Die Corona-Krise zeigt auch, wie wichtig die Transformation der Organisation ist. Unternehmen, die sich schnell auf die veränderten Kundenbedürfnisse einstellen und neben dem Erhalt des Kerngeschäfts auch Experimente für Neues zulassen, werden die Krise erfolgreich meistern. Innovation ist kein Luxusthema, das COVID-19 zum Opfer fallen sollte – ganz im Gegenteil: Innovation wird ein wesentlicher Wachstumstreiber in den Phasen Now, Next und Beyond.
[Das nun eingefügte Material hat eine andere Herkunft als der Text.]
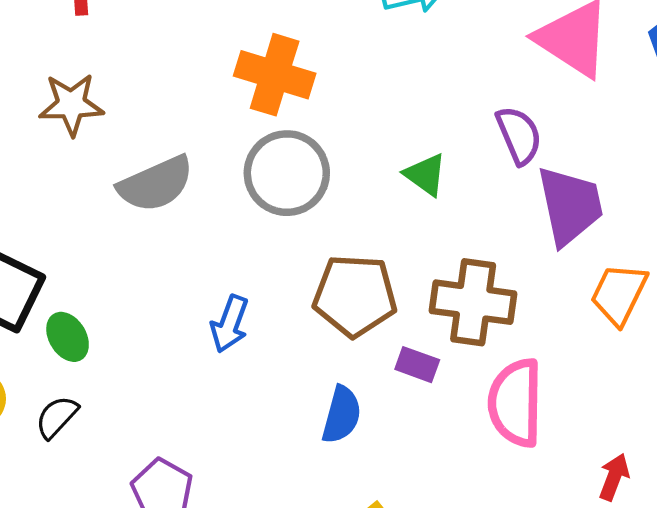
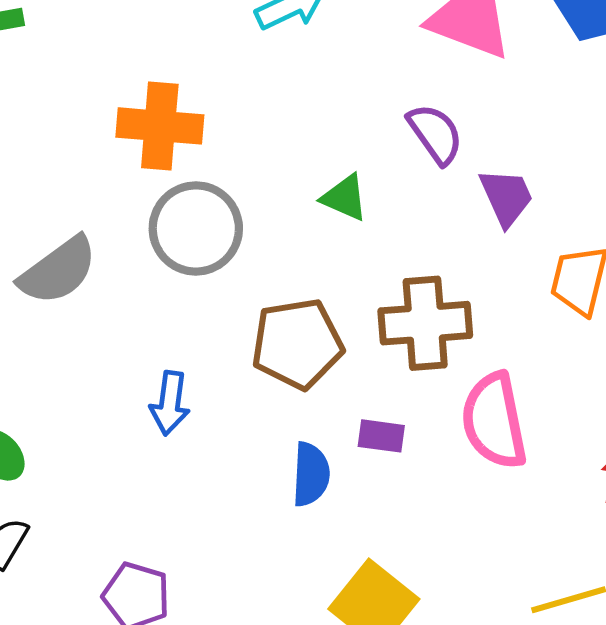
purple trapezoid: (570, 206) -> (506, 197), size x0.7
purple rectangle: (417, 365) -> (381, 436), moved

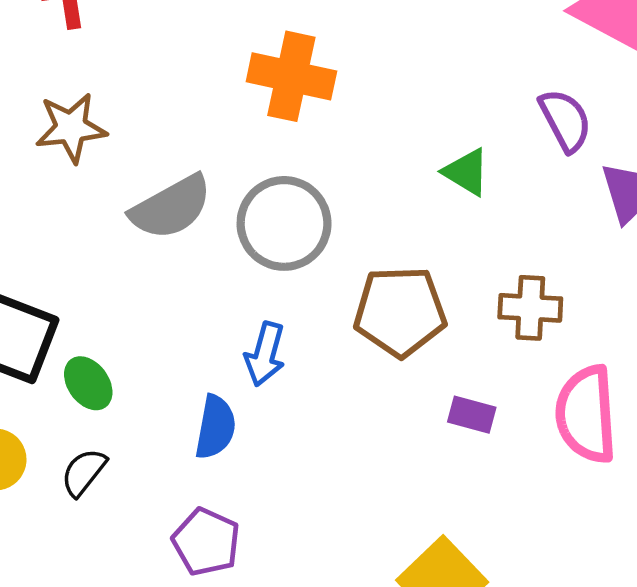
gray circle: (196, 228) -> (284, 223), moved
brown cross: (425, 323) -> (530, 308), size x0.7
blue semicircle: (311, 474) -> (215, 427), moved

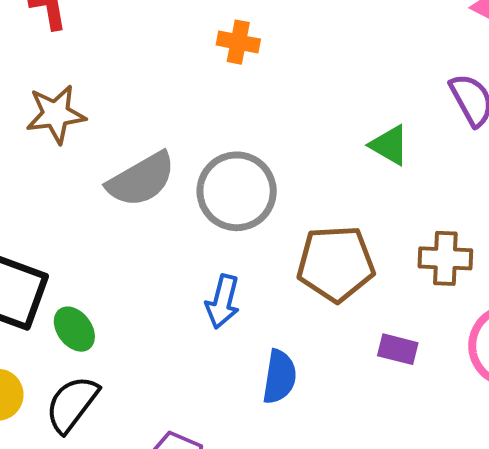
orange cross: (291, 76) -> (238, 42), moved, size x0.6
blue semicircle: (215, 427) -> (279, 377), moved
black semicircle: (84, 472) -> (72, 404), size x1.4

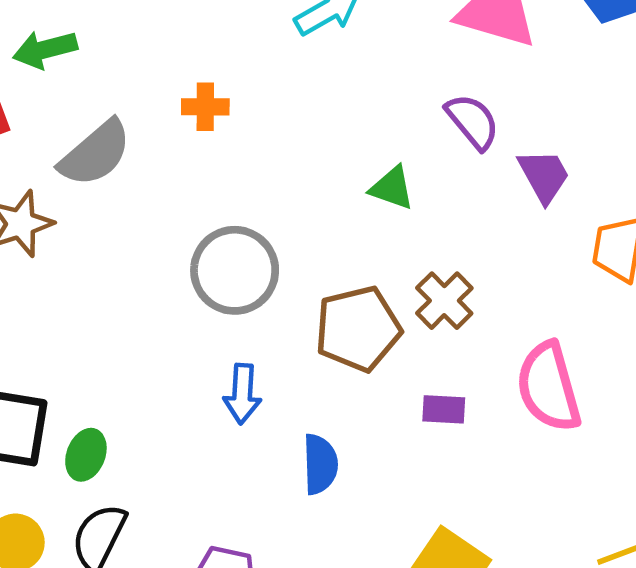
gray semicircle: (141, 179) -> (95, 153), moved
brown cross: (445, 258) -> (444, 301), moved, turned -36
green ellipse: (74, 329) -> (86, 455), turned 69

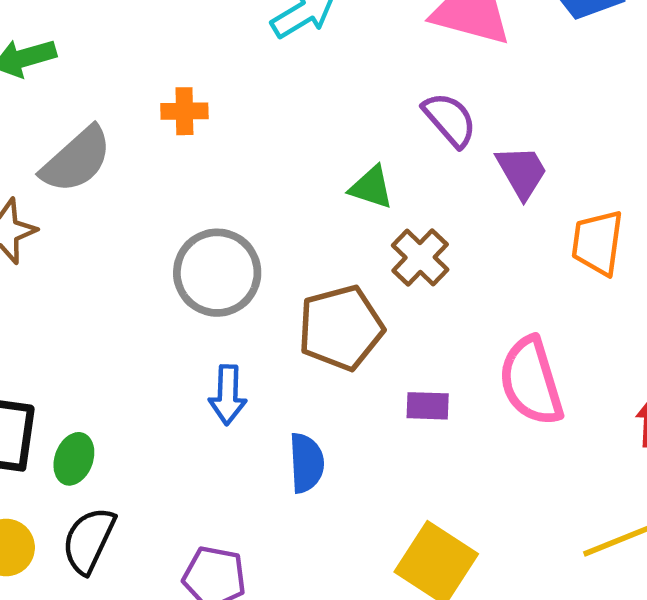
brown cross: (444, 301) -> (420, 257), moved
In der akuten Corona-Krise reagierten verschiedene Branchen clever und stellten ihre Produktion auf Masken, Beatmungssysteme oder Desinfektionsmittel um. Mittelfristig wurden neue Geschäftsmodelle oder Lösungen als „Workaround“ etabliert. Künftig wird es darum gehen, durch organisatorische Maßnahmen diesen Innovations-Spirit beizubehalten oder – noch besser – zu verstärken. Hier sind Maßnahmen wie die Einführung von Design Thinking, Lean Start-up, Rapid Prototyping und agiler Entwicklung ebenso wichtig wie ein kultureller Wandel und der Aufbau einer digitalen Führungskultur. Das Zielbild könnte ein echter End-to-End-Innovationsprozess sein, der sowohl langfristige Trends durch Monitoring im Blick behält, als auch kurzfristige „Schocks“ aufnimmt und aus beiden gleichermaßen Produktideen generiert.

  • Methodik

    In der Woche vom 8. Juni 2020 haben wir insgesamt 14.074 Konsumenten – davon 1.006 in Deutschland – in den USA, Kanada, Brasilien, Großbritannien, Frankreich, Deutschland, Schweden, Norwegen, Finnland, Dänemark, Indien, Indonesien, den Vereinigten Arabischen Emiraten, Saudi-Arabien, China, Japan, Australien und Neuseeland befragt. Der Fragebogen der Umfrage deckte das aktuelle Verhalten in der Krise, die Stimmung und die Absichten nach der Krise ab.

Fazit

Die aktuellen Ergebnisse des Future Consumer Index zeigen: Die Corona-Pandemie beeinflusst das Kaufverhalten der Menschen weltweit nachhaltig. Wenn Unternehmen frühzeitig auf die Veränderungen reagieren und die verschiedenen Kundentypen mit ihren jeweiligen Bedürfnissen konsequent in den Mittelpunkt stellen, haben sie die Chance, auch in Zukunft eine wichtige Rolle auf dem Markt zu spielen.